The total credit consumption on the xsmall data warehouse was 24 credits for the warehouse compute, and 1.12 credits for cloud services, totaling 25.12 credits. Based on publicly available pricing metrics, the cost of this ingestion with 25.12 credits, @ $3.0 per credit, would be $75.36 per day with an xsmall configuration. That is approximately 4.5x more expensive to ingest data, compared to the Open Lakehouse option above, even with the reduced 6-15+ minute freshness.
In order to avoid warehouse queueing and to achieve freshness in line with the Qlik Open Lakehouse (of 1-3 minutes), a larger warehouse (sizing of S or M) would be required, which would further drive up this cost /hour significantly. In order to verify this hypothesis, the same test was run on a warehouse of size small (s) for one hour. The testing validated the hypothesis that a size small warehouse delivered better freshness of 4-6 minutes (still 2x worse than Qlik Open Lakehouse), with a credit consumption of 2 per hour (twice the cost of the xsmall warehouse) which would bring the costs per day for this small option to $151.2.
Benchmark Results
The table and charts below provide a summary of the benchmark study results. Lower values correspond to better outcomes for data freshness and cost performance.


Also, it’s worth mentioning that results are very similar when ingesting native data warehouse tables, as the compute required for ingestion remains the same—whether ingesting the data into a native data warehouse table or a managed Iceberg table.
Summary
Ingestion into Qlik iceberg Open Lakehouse delivers significantly more value for customers, offering approximately 77-89% lower costs and compute burn for ingestion, while delivering 2.5-5x more data freshness compared to that of a Data warehouse managed Iceberg offering or a native Data warehouse for a similar configuration.

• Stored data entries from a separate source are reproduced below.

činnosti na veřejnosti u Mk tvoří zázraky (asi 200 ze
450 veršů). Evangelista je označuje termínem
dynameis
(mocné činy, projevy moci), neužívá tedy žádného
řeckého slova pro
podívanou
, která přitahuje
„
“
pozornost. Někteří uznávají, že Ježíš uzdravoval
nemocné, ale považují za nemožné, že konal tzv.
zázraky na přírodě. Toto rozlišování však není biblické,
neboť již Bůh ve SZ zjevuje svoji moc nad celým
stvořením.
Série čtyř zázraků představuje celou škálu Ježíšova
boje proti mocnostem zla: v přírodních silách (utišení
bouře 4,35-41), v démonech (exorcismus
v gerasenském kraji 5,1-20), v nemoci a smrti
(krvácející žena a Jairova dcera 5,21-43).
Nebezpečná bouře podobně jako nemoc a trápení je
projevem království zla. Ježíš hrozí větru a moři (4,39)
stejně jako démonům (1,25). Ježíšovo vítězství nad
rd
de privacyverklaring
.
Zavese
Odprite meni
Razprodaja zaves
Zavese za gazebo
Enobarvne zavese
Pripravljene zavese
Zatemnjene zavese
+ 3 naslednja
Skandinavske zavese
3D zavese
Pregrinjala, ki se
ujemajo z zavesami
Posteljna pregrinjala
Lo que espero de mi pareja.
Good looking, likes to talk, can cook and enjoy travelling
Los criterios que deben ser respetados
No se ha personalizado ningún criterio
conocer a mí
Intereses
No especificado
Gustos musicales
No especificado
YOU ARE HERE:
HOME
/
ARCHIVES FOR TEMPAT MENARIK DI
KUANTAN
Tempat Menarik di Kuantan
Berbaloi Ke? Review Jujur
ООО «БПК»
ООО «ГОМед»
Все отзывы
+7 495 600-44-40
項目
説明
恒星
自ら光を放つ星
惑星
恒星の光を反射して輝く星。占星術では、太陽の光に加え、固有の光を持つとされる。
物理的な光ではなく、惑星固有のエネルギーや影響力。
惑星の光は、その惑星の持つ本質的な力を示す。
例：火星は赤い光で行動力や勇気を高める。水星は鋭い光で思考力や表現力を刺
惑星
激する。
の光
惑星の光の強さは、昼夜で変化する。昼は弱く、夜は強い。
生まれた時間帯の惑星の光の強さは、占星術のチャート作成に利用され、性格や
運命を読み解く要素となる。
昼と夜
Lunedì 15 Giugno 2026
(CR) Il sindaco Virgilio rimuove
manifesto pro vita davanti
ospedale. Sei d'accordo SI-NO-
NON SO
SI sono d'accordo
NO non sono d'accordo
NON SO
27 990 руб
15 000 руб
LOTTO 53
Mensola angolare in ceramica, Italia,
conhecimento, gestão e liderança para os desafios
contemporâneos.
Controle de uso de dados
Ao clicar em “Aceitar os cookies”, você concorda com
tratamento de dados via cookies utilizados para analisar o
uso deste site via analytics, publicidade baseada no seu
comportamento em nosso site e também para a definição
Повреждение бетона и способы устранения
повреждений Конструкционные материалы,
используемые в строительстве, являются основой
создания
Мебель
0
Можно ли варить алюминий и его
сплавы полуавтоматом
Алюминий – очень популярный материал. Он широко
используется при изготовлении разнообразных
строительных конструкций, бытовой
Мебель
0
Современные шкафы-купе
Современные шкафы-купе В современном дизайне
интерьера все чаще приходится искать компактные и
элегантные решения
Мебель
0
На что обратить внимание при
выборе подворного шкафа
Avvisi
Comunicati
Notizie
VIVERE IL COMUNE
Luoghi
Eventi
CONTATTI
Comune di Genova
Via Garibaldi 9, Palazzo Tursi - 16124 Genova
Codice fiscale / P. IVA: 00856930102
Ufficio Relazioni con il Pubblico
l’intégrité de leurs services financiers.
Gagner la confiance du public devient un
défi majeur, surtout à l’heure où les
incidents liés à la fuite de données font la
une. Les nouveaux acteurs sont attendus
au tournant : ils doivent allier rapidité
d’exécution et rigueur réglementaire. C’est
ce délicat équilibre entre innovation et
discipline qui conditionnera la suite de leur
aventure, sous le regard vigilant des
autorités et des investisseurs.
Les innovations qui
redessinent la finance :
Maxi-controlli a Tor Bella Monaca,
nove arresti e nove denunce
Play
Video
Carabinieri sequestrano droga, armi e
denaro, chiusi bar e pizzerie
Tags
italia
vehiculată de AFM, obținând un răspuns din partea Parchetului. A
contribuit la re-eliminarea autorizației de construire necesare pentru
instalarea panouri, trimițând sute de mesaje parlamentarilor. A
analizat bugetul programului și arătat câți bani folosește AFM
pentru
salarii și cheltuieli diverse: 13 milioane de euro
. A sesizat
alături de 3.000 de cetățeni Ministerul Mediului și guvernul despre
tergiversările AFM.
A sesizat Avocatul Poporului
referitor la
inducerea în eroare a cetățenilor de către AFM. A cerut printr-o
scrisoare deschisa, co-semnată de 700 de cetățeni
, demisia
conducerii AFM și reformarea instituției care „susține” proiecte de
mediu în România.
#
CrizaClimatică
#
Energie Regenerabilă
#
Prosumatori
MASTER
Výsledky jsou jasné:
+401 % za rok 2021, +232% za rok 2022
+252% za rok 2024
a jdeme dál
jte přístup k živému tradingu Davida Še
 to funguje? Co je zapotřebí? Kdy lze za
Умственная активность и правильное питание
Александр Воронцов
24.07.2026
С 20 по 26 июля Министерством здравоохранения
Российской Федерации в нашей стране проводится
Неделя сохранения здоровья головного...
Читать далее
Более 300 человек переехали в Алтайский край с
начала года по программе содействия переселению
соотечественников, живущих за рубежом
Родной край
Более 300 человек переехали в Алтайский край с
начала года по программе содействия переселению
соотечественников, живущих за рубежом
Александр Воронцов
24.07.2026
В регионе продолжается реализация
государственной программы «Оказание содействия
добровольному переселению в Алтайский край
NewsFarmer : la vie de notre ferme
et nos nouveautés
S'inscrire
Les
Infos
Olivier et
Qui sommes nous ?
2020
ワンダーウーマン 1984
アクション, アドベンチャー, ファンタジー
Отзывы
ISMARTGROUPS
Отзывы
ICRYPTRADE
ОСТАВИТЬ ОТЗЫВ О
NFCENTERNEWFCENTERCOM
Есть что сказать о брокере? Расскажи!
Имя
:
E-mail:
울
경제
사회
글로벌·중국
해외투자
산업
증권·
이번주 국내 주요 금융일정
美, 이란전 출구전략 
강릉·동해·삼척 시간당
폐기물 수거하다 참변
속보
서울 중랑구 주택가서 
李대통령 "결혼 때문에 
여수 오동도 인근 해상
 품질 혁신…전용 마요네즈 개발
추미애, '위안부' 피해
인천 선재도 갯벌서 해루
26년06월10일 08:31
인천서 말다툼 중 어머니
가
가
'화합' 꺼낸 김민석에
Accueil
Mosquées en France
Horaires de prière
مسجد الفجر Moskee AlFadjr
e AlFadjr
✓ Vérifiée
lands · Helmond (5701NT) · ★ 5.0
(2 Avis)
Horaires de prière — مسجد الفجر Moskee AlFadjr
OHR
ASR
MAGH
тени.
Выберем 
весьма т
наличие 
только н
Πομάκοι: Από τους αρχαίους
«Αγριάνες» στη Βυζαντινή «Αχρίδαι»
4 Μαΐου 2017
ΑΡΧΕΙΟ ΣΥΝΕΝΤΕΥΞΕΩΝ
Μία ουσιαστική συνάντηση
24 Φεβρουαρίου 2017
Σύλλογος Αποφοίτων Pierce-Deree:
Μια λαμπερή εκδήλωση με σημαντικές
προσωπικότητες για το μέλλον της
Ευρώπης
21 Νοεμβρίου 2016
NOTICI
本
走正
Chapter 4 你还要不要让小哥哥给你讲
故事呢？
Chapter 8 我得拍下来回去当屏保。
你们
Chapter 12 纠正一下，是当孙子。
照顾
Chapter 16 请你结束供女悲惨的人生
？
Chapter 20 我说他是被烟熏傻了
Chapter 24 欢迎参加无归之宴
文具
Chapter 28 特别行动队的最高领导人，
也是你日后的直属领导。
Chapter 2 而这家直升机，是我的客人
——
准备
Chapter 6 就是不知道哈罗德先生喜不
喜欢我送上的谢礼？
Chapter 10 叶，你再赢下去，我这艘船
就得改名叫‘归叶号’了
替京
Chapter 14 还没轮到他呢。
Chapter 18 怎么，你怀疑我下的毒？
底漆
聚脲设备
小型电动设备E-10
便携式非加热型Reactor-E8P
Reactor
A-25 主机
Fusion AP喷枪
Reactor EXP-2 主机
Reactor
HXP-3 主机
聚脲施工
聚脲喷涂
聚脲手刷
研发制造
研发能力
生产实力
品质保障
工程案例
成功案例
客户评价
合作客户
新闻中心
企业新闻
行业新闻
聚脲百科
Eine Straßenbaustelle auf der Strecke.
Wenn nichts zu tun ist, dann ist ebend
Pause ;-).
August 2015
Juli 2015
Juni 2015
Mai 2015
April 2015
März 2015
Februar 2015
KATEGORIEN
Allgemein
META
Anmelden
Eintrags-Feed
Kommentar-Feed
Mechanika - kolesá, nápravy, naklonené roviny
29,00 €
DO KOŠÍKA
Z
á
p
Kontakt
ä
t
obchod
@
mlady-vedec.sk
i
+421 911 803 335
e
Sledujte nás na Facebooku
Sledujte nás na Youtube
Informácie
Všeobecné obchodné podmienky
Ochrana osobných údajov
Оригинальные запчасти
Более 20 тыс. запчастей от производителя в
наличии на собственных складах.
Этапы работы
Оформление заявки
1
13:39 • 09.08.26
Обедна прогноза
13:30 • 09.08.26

Instead of loading data directly into a data warehouse, customers can quickly unlock value by ingesting terabytes of data into an open architecture using Iceberg tables in Qlik Open Lakehouse, as the bronze layer. From there, the data can be seamlessly mirrored into a data warehouse without copying, in real-time, enabling downstream transformations and refinement to build out the silver and gold layers. More importantly, using Qlik Open Lakehouse and storing data in the open Iceberg table format allows customers to use not only their data warehouse for querying, but open it up to any compatible engine—such as Amazon Athena, Trino, Presto, Apache Spark, or Amazon SageMaker Studio—unlocking seamless access across multiple analytics and AI platforms.